## Instructions for the task
Find the line with "Hvordan skal global psykisk helse og" in the records below. Copy it and every line after it, up to and including the line with "selvmedfølelse m/ Tonje".

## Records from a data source
::::::
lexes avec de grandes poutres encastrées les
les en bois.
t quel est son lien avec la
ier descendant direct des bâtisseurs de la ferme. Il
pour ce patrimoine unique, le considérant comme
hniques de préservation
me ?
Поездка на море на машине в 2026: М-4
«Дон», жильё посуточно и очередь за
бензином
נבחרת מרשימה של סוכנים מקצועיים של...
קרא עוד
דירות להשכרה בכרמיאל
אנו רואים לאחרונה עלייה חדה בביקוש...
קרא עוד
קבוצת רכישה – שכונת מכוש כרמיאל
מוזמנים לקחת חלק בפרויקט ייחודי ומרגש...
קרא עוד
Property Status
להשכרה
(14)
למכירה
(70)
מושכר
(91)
::::::
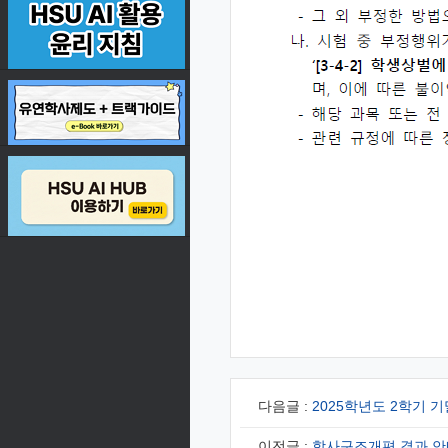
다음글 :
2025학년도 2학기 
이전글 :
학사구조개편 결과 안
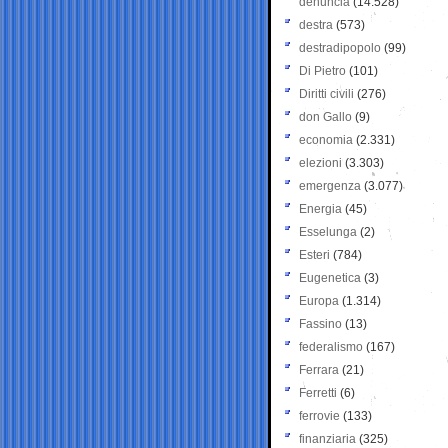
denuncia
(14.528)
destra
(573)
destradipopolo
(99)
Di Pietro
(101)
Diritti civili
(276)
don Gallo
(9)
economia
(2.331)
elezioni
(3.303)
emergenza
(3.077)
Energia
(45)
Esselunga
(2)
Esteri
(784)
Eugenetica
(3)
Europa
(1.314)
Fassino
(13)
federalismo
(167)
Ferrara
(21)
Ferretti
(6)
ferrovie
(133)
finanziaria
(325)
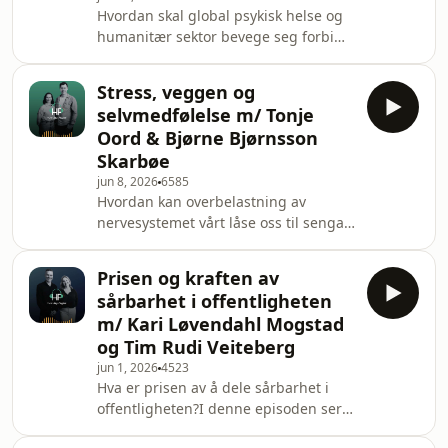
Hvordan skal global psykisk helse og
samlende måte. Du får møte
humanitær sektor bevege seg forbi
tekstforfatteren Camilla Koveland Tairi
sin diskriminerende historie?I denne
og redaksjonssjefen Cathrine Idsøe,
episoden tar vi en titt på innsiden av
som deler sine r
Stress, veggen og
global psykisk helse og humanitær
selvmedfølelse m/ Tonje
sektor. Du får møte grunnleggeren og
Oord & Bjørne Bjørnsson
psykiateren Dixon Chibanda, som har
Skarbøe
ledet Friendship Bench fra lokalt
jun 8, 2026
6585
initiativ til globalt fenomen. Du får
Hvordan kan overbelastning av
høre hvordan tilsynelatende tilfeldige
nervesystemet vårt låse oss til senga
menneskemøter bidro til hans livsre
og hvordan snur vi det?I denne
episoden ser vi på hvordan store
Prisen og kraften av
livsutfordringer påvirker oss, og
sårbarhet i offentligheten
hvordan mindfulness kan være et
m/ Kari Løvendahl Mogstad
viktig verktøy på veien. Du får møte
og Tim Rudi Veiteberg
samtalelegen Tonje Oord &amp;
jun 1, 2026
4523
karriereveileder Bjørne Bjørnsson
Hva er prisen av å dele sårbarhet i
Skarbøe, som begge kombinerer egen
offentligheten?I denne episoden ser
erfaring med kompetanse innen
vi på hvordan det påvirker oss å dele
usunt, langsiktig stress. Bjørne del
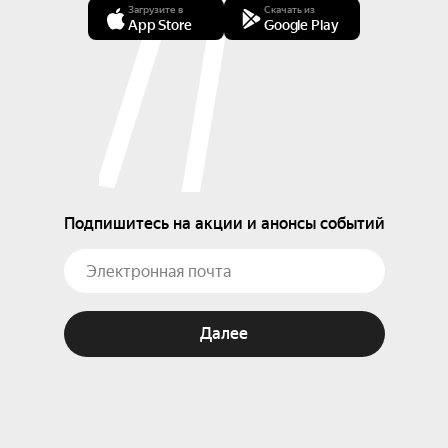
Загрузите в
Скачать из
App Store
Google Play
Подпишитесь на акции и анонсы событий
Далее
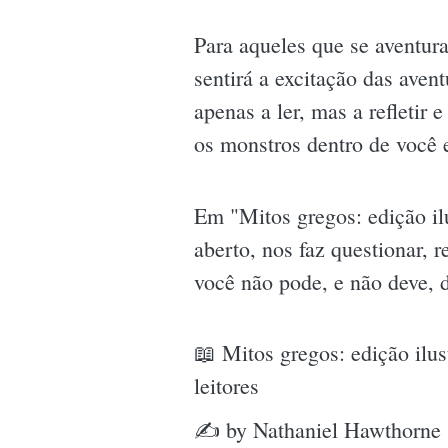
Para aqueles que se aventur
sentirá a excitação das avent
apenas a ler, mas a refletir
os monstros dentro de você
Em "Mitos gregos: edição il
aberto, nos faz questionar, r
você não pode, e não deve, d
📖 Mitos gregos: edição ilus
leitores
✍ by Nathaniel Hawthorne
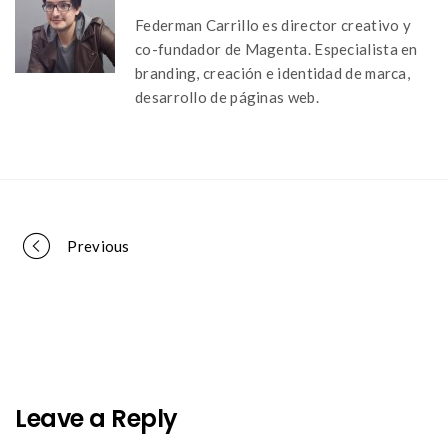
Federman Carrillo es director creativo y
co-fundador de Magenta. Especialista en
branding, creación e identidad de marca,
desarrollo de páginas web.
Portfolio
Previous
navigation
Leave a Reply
::::::
## Expected answer
Hvordan skal global psykisk helse og
samlende måte. Du får møte
humanitær sektor bevege seg forbi
tekstforfatteren Camilla Koveland Tairi
sin diskriminerende historie?I denne
og redaksjonssjefen Cathrine Idsøe,
episoden tar vi en titt på innsiden av
som deler sine r
Stress, veggen og
global psykisk helse og humanitær
selvmedfølelse m/ Tonje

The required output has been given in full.